> Supplied entries
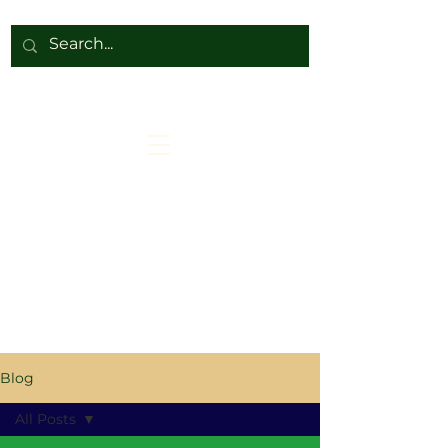
Blog
All Posts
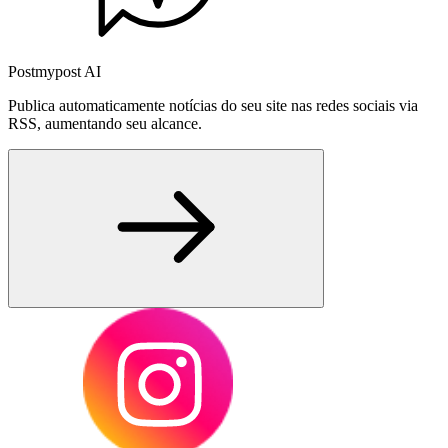
Postmypost AI
Publica automaticamente notícias do seu site nas redes sociais via
RSS, aumentando seu alcance.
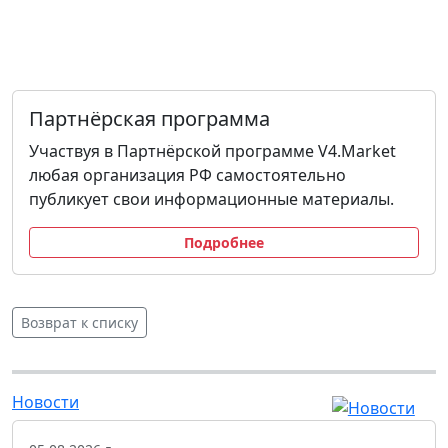
Партнёрская программа
Участвуя в Партнёрской программе V4.Market
любая организация РФ самостоятельно
публикует свои информационные материалы.
Подробнее
Возврат к списку
Новости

> Task to complete
Write down exactly the lines running from the line with "RSS, aumentando seu alcance." through the end of the material, both ends included, and none of the pictures.

> Output of the task
RSS, aumentando seu alcance.
Партнёрская программа
Участвуя в Партнёрской программе V4.Market
любая организация РФ самостоятельно
публикует свои информационные материалы.
Подробнее
Возврат к списку
Новости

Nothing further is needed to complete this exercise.